Oil prices went negative. Hundreds of US oil companies can go bankrupt



Oil prices went negative. Hundreds of US oil companies can go bankrupt
The US oil industry is facing a doomsday eschaton

Coronavirus epidemic causes oil demand to drop so fast that the world is running out of storage to store barrels. At the same time, Russia and Saudi Arabia flooded the entire world with extra supplies.
Due to this double black swan, oil prices have fallen to a level that makes it impossible for US shale oil companies to make money. US crude for delivery in May went negative on Monday - there has not been an event since Niamx Oil Futures started trading in 1983. It was easily the worst record in the oil market.
US crude for June delivery is still trading above $ 20 a barrel - but even more devastating.
$ 30 is bad enough already, but once you get $ 20 or even $ 10, it's a complete nightmare, said Artem Abramov, head of research for the Registered Energy.
Many oil companies borrowed heavily in good times. Some of these people will not survive this historic disaster.
In the $ 20 oil environment, 533 US oil exploration and production companies will enter bankruptcy by the end of 2021, according to Release Energy. According to Randstad, at $ 10, there will be more than 1,100 bankruptcies.
At $ 10, almost every US E&P company that has a loan will have to file Chapter 11 or consider strategic opportunities, said Abramov.

The cut in the OPEC failed to end the panic

The most striking part of the record low in oil prices is that it has come to an end after Russia and Saudi Arabia agreed to end their epic prices following President Donald Trump's intervention. OPEC + agreed to reduce oil production by a record amount.
The OPEC + deal will increase the number of jobs and stability in the oil patch, Trump said.
This will save millions of energy jobs in the United States," Trump tweeted April 12. , I want to thank and congratulate President Putin of Russia and King Salman of Saudi Arabia.
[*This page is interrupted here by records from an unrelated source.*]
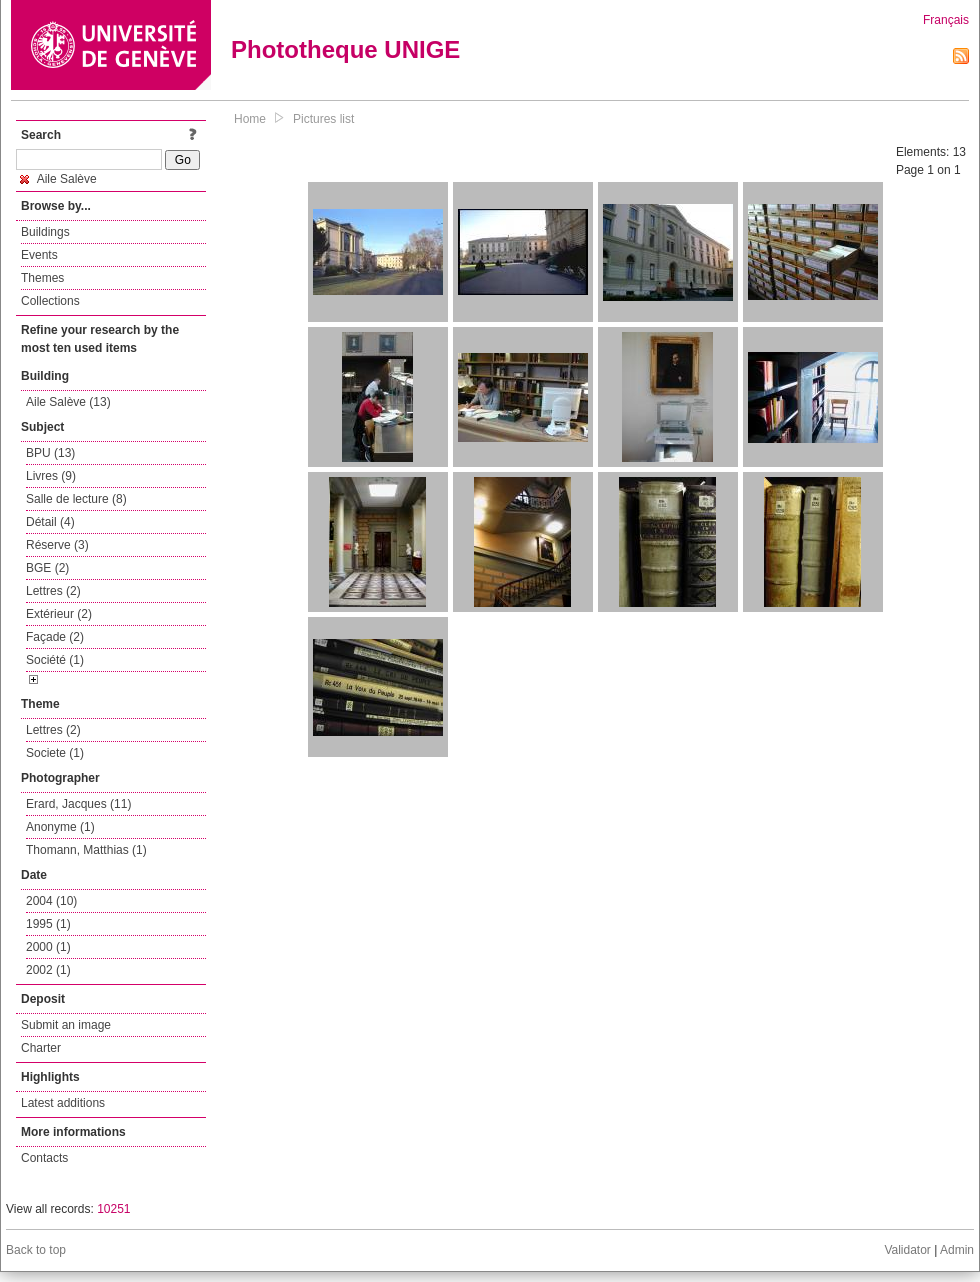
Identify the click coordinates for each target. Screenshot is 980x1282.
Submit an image (66, 1025)
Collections (50, 301)
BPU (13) (50, 453)
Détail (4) (50, 522)
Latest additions (63, 1103)
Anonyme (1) (60, 827)
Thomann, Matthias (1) (86, 850)
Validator (907, 1250)
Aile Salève (58, 179)
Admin (957, 1250)
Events (39, 255)
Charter (41, 1048)
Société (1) (55, 660)
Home (250, 119)
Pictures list (323, 119)
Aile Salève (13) (68, 402)
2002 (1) (48, 970)
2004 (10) (51, 901)
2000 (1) (48, 947)
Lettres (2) (53, 591)
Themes (42, 278)
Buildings (45, 232)
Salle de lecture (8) (76, 499)
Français (946, 20)
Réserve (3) (57, 545)
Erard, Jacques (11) (78, 804)
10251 (113, 1209)
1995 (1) (48, 924)
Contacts (44, 1158)
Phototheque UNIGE (345, 49)
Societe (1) (55, 753)
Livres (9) (51, 476)
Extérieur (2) (59, 614)
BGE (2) (47, 568)
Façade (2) (55, 637)
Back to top (36, 1250)
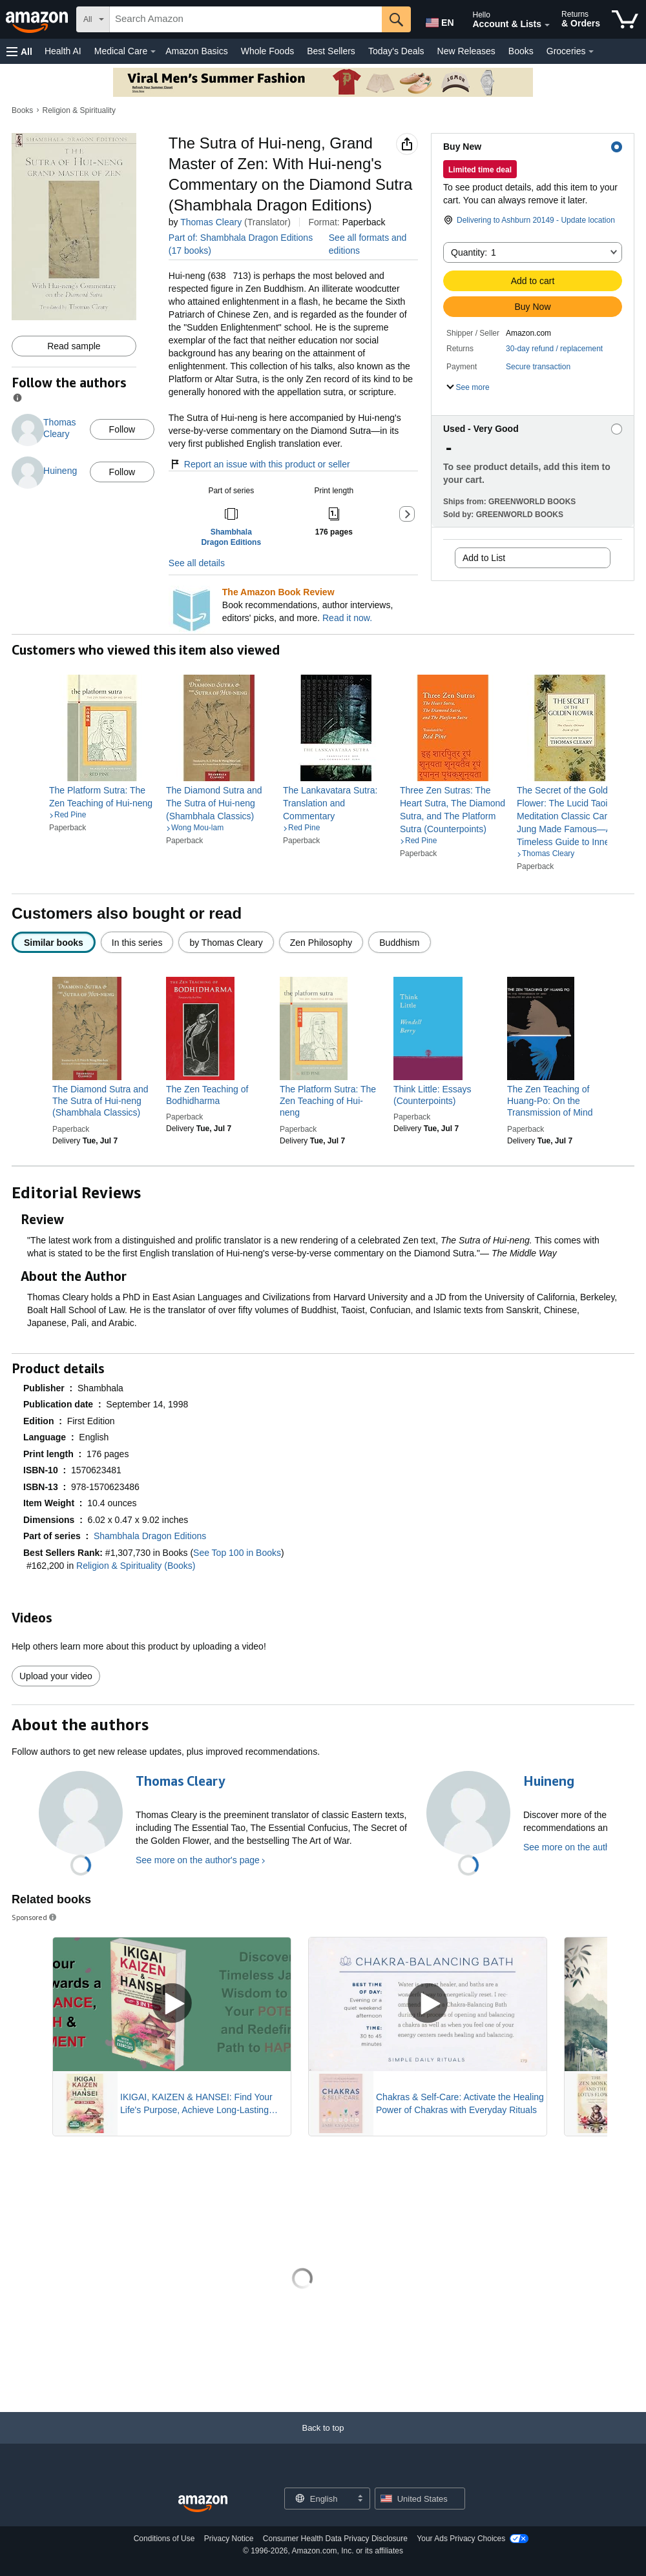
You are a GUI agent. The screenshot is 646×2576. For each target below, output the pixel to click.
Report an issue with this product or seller (259, 464)
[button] (19, 51)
Nevertheless, crude oil has been a disaster, as they do not reduce production until May. And the demand is diminishing as jets, cars and factories are hit by the Corona virus-infected disease.
The hope in the oil industry is that futures contracts hurt Monday.
The record for the May deal comes at a very thin trading volume before Tuesday's expiration. That's because there are concerns that there will be no room for storing these barrels in May. The June contract, however, fell to 22 dropped barrels by just 10 dropped. And Brent Crowd, a world-class mark, fell just 5 per cent to $ 26.50 a barrel.

Nevertheless, oil contracts pass every month and they do not record a decline.
"There are going to be a lot of companies that can't survive the plight, said Ryan Fitz-Morse, an energy strategist at Robo Bank. "This is one of the worst on the record.
'Unprecedented' tensions in the oil industry
The effects of stress on the oil patch are high.
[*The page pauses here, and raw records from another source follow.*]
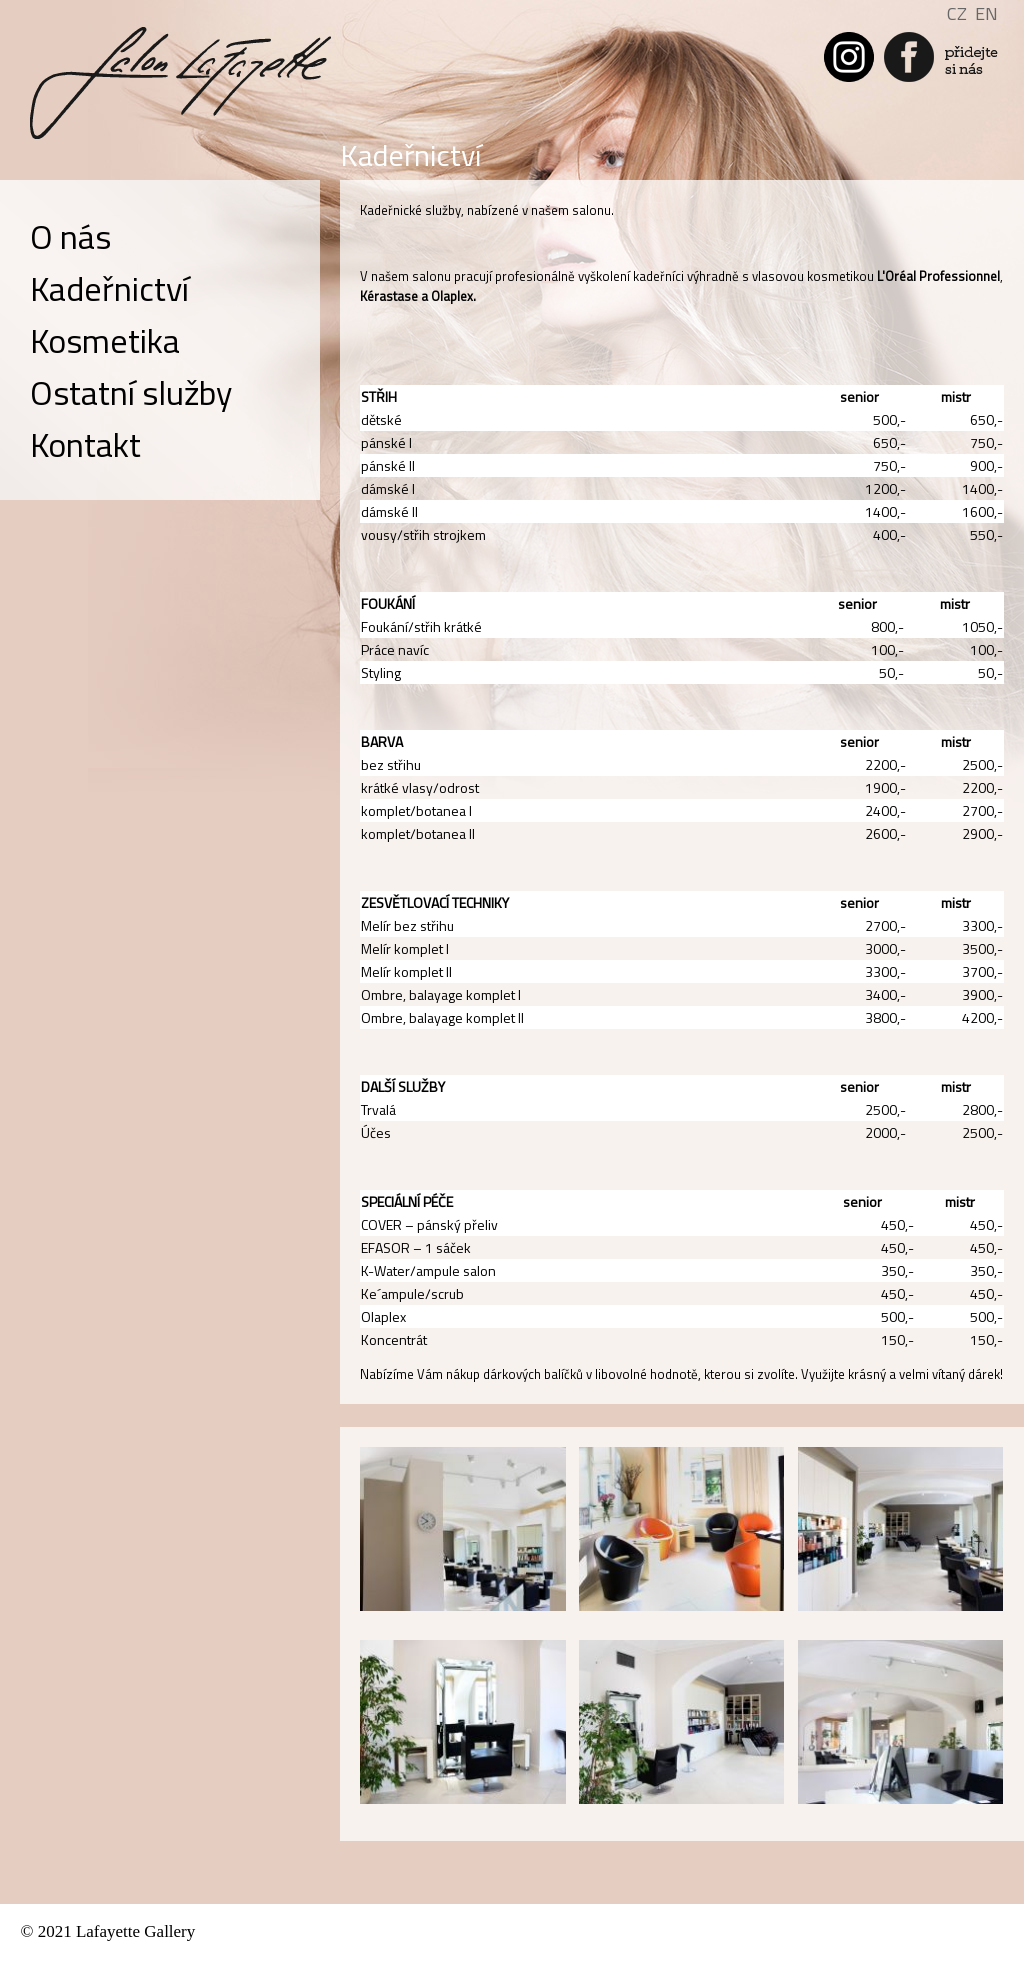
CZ (957, 13)
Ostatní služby (131, 392)
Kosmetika (105, 340)
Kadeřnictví (109, 288)
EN (986, 13)
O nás (70, 236)
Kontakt (85, 444)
The S&P 500's energy sector has lost more than 40% of its value this year, despite a dramatic jump in the stock market over the past month.
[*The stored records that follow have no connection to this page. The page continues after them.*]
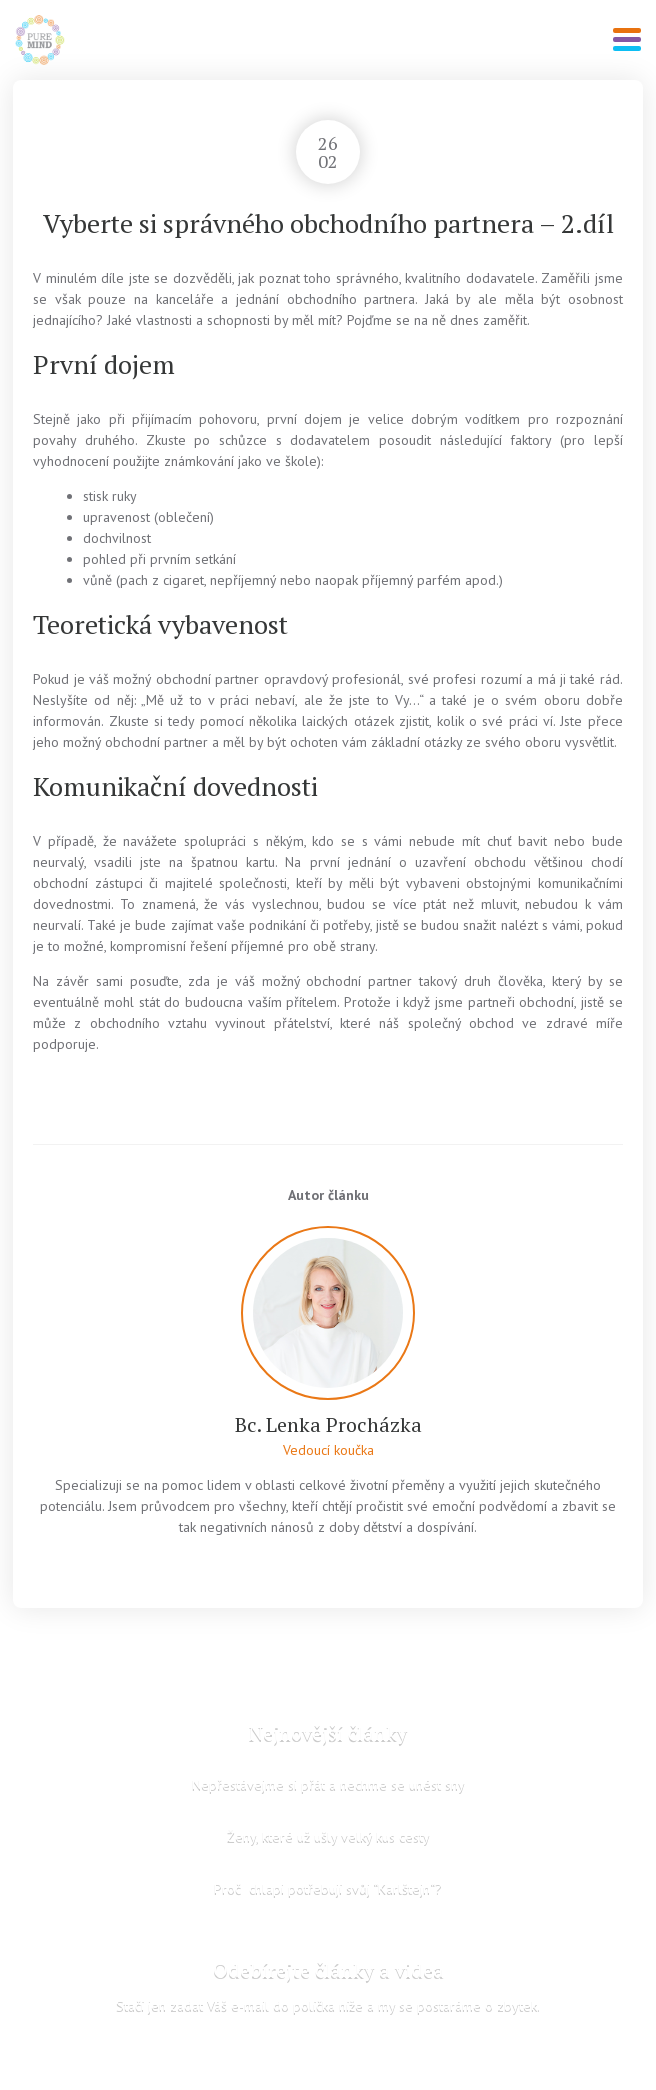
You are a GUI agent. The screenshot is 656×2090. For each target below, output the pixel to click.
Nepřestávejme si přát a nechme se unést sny (328, 1784)
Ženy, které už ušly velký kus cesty (328, 1836)
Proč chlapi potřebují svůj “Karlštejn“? (328, 1888)
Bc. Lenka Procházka (328, 1424)
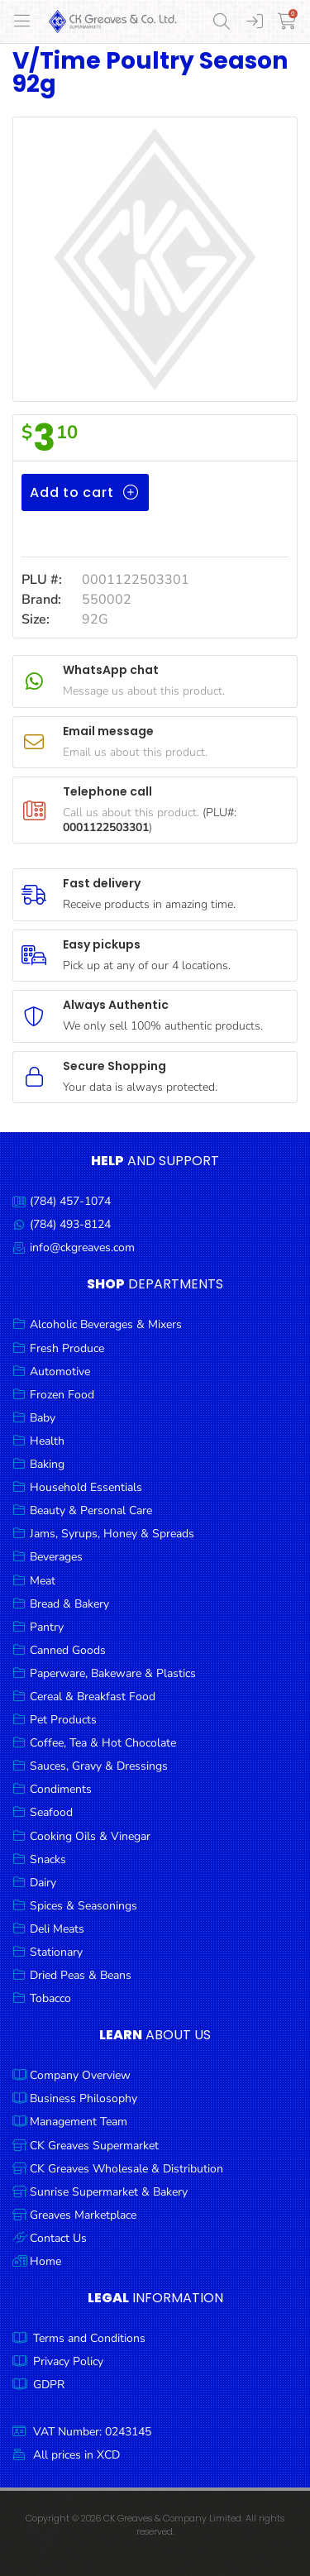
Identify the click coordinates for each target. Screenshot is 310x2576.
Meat (42, 1581)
Noble Energy (NBL), Halliburton (HAL), Marathon Oil (MRO) and Occidental (OXY) have lost more than two-thirds of their value. Even Dow Member ExxonMobil (XOM) has a 38% reduction.
White Petroleum became the first domino to fall when the former Shell Star filed for Chapter 11 protection on April 2, but it certainly won't be the last.

Raistad's 20 scenario predicts that the oil company's debt of over $ 70 billion will be restructured in bankruptcy, followed by $ 177 billion in 2021. And it only accounts for exploration and production companies, not a service industry that provides tools and workforce to drillers.
The important thing is how long oil prices will keep the mess going. Rapid returns in prices can allow many oil companies to avoid bankruptcy.

Buddy Clark, the co-chair of the energy practice at Houston law firm Haynes and Boone, said his firm is extremely busy working on oil bankruptcy. Hans and Bone have been forced to hire lawyers from other areas of the firm to work on the oil issue.
I don't think I've ever seen anything like this in my life. It's unusual, said Clark, who started working in the industry in 1982.

Clark believes that despite further price reductions, there will be only "just" - 100 oil bankruptcies in 2020 right now.


It's hard to believe 100 bankruptcy is an optimistic view. It shows you where we are, Clark said.
The litigation may be on the way
Had oil prices not fluctuated drastically, there would have been more bankruptcy already. Clark said companies are having trouble developing restructuring plans because they do not know what the cost of the item will be.